Dummies Causing Fractures

Personal

Am feeling pretty down on myself right now.  No, I take that back – I’m feeling *very* down on myself.  I think I inadvertently caused a fracture in a friendship that is super important to me, ironically in an attempt to NOT cause any problems to begin with.  My original action caused a misunderstanding that has festered since last week, I’m pretty sure.  I’m going to make every effort to heal the rift, because it’s all the result of a misunderstanding, along with a extra-larger than normal overdose of me being stupid.  I’m just a dummy sometimes.  I let my emotions get the best of me; I lose perspective; I try to do the right thing but end up causing more problems than were there to begin with.
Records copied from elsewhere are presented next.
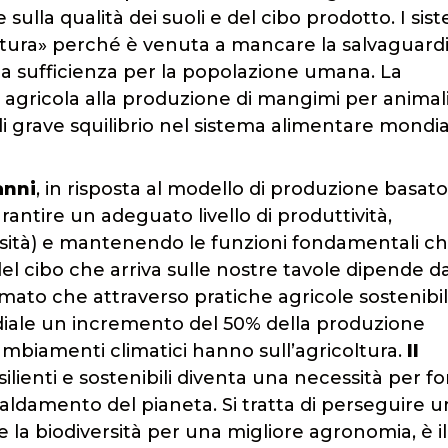
lla qualità dei suoli e del cibo prodotto. I sis
ottura» perché è venuta a mancare la salvaguardi
o a sufficienza per la popolazione umana. La
e agricola alla produzione di mangimi per animal
i grave squilibrio nel sistema alimentare mondia
anni
, in risposta al modello di produzione basato
arantire un adeguato livello di produttività,
versità) e mantenendo le funzioni fondamentali c
del cibo che arriva sulle nostre tavole dipende d
imato che attraverso pratiche agricole sostenibil
ndiale un incremento del 50% della produzione
cambiamenti climatici hanno sull’agricoltura.
Il
ilienti e sostenibili diventa una necessità per fo
scaldamento del pianeta. Si tratta di perseguire u
a biodiversità per una migliore agronomia, è il 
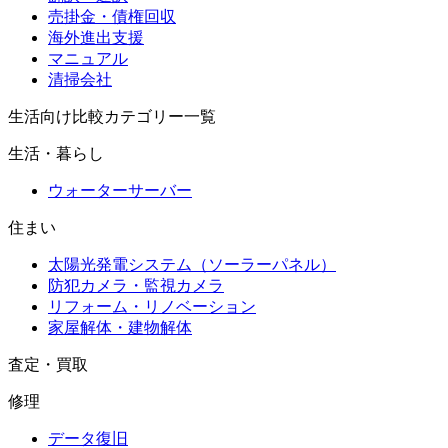
売掛金・債権回収
海外進出支援
マニュアル
清掃会社
生活向け比較カテゴリー一覧
生活・暮らし
ウォーターサーバー
住まい
太陽光発電システム（ソーラーパネル）
防犯カメラ・監視カメラ
リフォーム・リノベーション
家屋解体・建物解体
査定・買取
修理
データ復旧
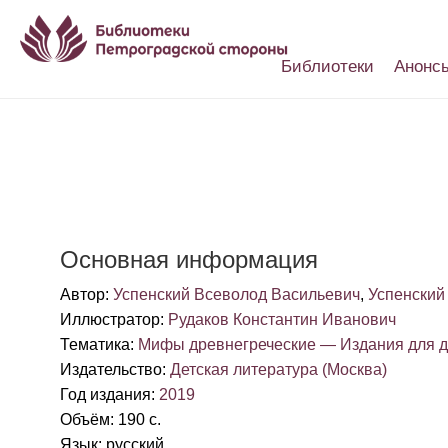
Библиотеки
Анонс
Настройки доступности
Основная информация
Автор
:
Успенский Всеволод Васильевич
,
Успенский
Иллюстратор
:
Рудаков Константин Иванович
Тематика
:
Мифы древнегреческие — Издания для д
Издательство
:
Детская литература (Москва)
Год издания
:
2019
Объём
:
190 с.
Язык
:
русский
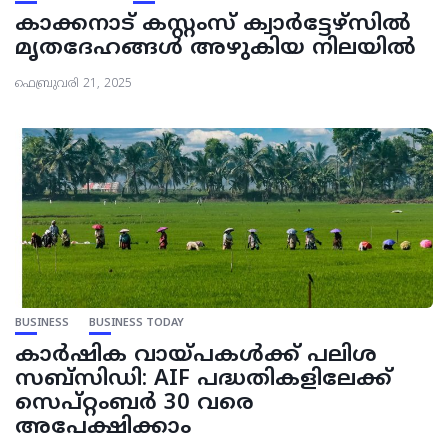
കാക്കനാട് കസ്റ്റംസ് ക്വാർട്ടേഴ്സിൽ
മൃതദേഹങ്ങൾ അഴുകിയ നിലയിൽ
ഫെബ്രുവരി 21, 2025
BUSINESS
BUSINESS TODAY
കാർഷിക വായ്പകൾക്ക് പലിശ
സബ്സിഡി: AIF പദ്ധതികളിലേക്ക്
സെപ്റ്റംബർ 30 വരെ
അപേക്ഷിക്കാം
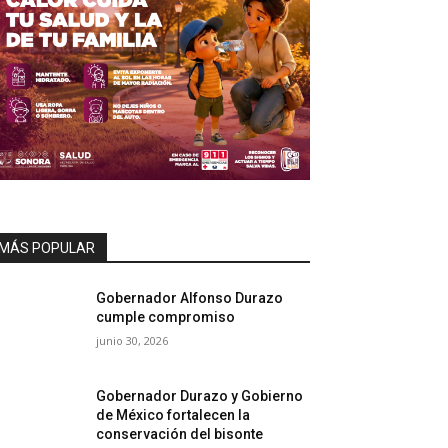
MÁS POPULAR
Gobernador Alfonso Durazo
cumple compromiso
junio 30, 2026
Gobernador Durazo y Gobierno
de México fortalecen la
conservación del bisonte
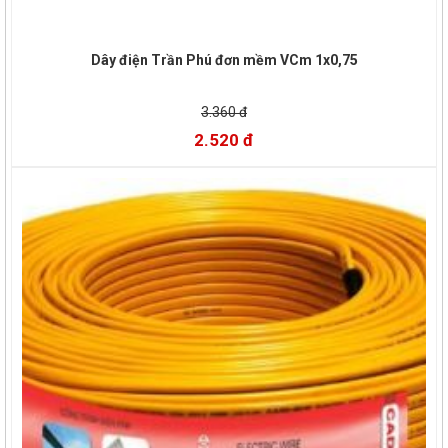
Dây điện Trần Phú đơn mềm VCm 1x0,75
3.360 đ
2.520 đ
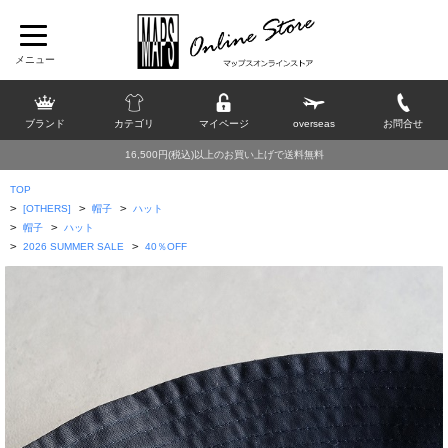
ブランド
カテゴリ
マイページ
overseas
お問合せ
16,500円(税込)以上のお買い上げで送料無料
TOP
>
>
>
[OTHERS]
帽子
ハット
>
>
帽子
ハット
>
>
2026 SUMMER SALE
40％OFF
What am I going to tell my friend?  For starters, that I’m sorry.  That I think I know what I did that caused the problem and that I regret it. I’m going to let my friend know why I did what I did, as stupid as it was, and hope that by way of explanation (not of excuse) that we can eventually move forward.  I’m going to say that they deserve better actions from their friends, and that I hope – from the bottom of my heart – that they’ll accept my apology.

Separately, I’m also feeling grief and empathy and sympathy for someone who is really suffering right now.  I don’t know what I can do except send out warm thoughts and hope for the best, and pray for healing.  I’m not normally a prayerful sort of person – never have been – but boy, if there’s a Big Guy up there somewhere watching over us, and able to help someone in need, I hope he acts now.